So I had the best time this evening surfing around in Trove.
I discovered 18th century florid prose about how children bore a stigma of illegitimacy that ruined the rest of their life when they were born out of wedlock.
I hadn’t realized that early in Australia’s history fathers were not allowed to put their names on a child’s birth certificate unless they were married to the mother.
I discovered that the Registration of Births, Deaths and Marriages Act was first ammended so that a father’s name could be included if the parents married within 6 months of a child’s birth. Then passionate advocates changed it further to allow both parents names on your birth certificate regardless of marriage.
I registered as a text editor and typed in corrections for several news articles. I remember hearing NLA staff talk about crowdsourcing this work, and meaning to help out … And then promptly forgot. Today as I read through old history I was happy to. Talk about connecting the task at the point of use; perfect.

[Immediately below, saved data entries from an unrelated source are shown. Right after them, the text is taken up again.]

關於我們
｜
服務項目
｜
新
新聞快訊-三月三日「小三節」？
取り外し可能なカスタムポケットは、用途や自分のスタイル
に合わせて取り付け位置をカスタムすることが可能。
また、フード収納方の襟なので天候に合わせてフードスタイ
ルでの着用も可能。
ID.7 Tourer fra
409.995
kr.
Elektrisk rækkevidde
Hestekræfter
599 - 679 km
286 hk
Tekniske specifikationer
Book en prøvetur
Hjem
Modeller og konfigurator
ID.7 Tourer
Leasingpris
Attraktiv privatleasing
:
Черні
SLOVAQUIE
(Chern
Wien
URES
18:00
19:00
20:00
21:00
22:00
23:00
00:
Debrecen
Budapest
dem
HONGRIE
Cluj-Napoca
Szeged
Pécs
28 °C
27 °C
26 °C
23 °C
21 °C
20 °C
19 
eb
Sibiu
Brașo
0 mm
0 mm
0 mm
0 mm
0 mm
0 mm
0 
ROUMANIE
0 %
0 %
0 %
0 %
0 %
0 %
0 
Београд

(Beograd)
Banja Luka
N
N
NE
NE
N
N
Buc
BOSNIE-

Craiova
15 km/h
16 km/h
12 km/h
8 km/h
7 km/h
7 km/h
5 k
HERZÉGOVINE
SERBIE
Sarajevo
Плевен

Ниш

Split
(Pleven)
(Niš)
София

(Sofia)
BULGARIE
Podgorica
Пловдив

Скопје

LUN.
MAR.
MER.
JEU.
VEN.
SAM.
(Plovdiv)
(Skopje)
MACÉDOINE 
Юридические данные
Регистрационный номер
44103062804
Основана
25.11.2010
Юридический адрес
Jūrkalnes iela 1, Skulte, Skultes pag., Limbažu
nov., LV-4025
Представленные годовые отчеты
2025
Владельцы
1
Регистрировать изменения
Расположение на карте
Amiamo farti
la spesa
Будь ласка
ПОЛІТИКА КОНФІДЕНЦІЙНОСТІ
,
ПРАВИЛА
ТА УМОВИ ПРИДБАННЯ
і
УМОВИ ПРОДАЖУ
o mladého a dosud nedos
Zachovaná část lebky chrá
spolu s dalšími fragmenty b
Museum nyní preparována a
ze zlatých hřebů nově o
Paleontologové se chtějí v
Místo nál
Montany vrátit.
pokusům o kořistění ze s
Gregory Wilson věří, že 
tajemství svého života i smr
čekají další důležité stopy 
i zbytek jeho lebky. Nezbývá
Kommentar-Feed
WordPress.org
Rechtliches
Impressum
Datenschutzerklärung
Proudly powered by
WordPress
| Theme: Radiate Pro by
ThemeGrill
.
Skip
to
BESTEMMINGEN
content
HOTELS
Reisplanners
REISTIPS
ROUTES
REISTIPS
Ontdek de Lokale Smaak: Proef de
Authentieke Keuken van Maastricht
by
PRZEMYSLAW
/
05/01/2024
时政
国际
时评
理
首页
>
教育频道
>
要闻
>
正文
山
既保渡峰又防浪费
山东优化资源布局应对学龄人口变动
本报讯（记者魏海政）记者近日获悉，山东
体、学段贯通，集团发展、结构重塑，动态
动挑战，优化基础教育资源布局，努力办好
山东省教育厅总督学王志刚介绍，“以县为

From our discovery layer I learnt about the man who set up the Register of Births, Deaths and Marriages for Victoria (and later went on to influence other states). How he had been inspired by London statisticians to use statistics from the Register to identify improvements for maternal health rates, identify infant death causes etc
From our library catalogue I learnt that even today some people, mainly First Australians, lead difficult lives as their births were not registered; subsequent standard documentation for payment of work is hard.
And from Google Scholar I learnt that in contemporary times transsexuals are battling birth certificate data to ensure they can build new lives.